Besoin de main-d'oeuvre
Les francophones sont aussi réunis dans des associations, telles que le Résefan, qui a pour mission de contribuer au bien-être et à l'amélioration de la santé des francophones du Nunavut, l'Association des francophones du Nunavut et Carrefour Nunavut, qui veille au développement économique du Territoire et à l'embauche de nouveaux venus. "Nous avons des pénuries dans de nombreux secteurs : la construction, car les logements manquent, l'éducation, les mines, le tourisme, déclare Charlotte Lapôtre, chargée de la communication et des projets spéciaux pour Carrefour Nunavut. Mais la santé revêt un enjeu particulier." Car les besoins sont grands et le déficit en personnel est évident, d'autant qu'il n'y a pas, sur place, la possibilité de se former dans le secteur : il faut aller à Ottawa ou ailleurs.
"Les Inuits forment une communauté particulièrement soudée et leur culture, très riche, a encore du mal à s'adapter à certains aspects techniques. En outre, la perspective, pour les jeunes, de se retrouver seuls dans le Sud les fait reculer. Cela commence toutefois à changer", relève cette Bourguignonne, installée sur place depuis février 2020, à l'issue de son Permis Vacances Travail.
Perspectives de carrière
En attendant, Collins Tagnigou fait deux journées en une, de même que la poignée de soignants, notamment aux urgences. Pas étonnant que le Nunavut souhaite accueillir des médecins et infirmiers venus d'ailleurs ! "Comme nous avons une unité de soins couvrant l'ensemble des besoins des patients, de la chirurgie à la pédiatrie en passant par les accouchements, les soignants auront une très bonne polyvalence et donc une grande employabilité."

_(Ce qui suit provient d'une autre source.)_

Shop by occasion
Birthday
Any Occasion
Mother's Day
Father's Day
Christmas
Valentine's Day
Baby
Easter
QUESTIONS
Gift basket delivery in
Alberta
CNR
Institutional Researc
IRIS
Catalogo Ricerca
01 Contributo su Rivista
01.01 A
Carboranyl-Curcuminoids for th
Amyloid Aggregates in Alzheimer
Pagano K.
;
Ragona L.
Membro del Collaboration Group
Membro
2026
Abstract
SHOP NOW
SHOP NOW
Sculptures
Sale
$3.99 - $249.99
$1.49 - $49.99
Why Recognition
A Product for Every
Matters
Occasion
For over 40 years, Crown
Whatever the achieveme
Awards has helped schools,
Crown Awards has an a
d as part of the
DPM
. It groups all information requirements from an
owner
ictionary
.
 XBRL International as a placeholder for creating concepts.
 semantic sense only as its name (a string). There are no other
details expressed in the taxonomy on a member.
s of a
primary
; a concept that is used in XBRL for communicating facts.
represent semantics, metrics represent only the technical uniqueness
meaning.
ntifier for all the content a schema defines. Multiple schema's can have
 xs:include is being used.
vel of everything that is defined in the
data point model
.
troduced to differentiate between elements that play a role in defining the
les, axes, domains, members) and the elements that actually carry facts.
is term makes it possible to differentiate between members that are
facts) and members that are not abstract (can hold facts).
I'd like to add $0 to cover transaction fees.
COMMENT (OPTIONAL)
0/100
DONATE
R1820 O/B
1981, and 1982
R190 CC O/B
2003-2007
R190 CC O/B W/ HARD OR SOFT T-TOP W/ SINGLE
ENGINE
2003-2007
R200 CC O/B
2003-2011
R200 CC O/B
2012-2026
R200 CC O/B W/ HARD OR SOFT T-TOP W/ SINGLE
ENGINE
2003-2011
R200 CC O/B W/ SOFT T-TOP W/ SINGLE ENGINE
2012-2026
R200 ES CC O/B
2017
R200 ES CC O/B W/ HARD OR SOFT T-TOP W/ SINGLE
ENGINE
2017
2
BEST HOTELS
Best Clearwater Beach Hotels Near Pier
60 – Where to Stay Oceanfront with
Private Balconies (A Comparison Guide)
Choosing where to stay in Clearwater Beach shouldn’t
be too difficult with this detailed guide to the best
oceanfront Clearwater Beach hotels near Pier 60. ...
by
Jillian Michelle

"Encore plus que le reste du Canada, le Nunavut est un lieu où l'on peut se développer professionnellement et personnellement. J'en suis moi-même l'illustration puisque j'ai pris un poste plus élevé ici qu'au Québec", fait valoir Collins Tagnigou. Outre les perspectives de carrière, les salaires, compte tenu d'un coût de la vie élevé, sont meilleurs et le système de retraite généreux. Sans oublier la satisfaction d'être utile à la collectivité que ressent Collins Tagnigou.
Esprit de communauté
"Il faut certes apprivoiser le froid et la nuit polaire, aimer la chasse, la pêche et les randonnées, mais les paysages sont magnifiques", ajoute-t-il. Et puis, il y a cet esprit de communauté, qui lui rappelle son Cameroun natal. "Certains de mes patients m'embrassent quand ils me voient au supermarché, ou viennent à l'hôpital m'apporter du poisson qu'ils ont pêché", témoigne-t-il. Et il ne s'inquiète jamais lorsque ses trois enfants jouent dehors. "S'il y a un problème, la communauté veillera ; ici, l'entraide est le maître mot." Grâce à cela, Charlotte Lapôtre se sent aussi chez elle, désormais. "En plus de la nature à portée de main, Iqaluit dispose d'un cinéma, d'une piscine, d'une bibliothèque, et propose des activités gratuites en tous genres", énumère-t-elle. Comme la famille Tagnigou, elle compte bien en profiter longtemps.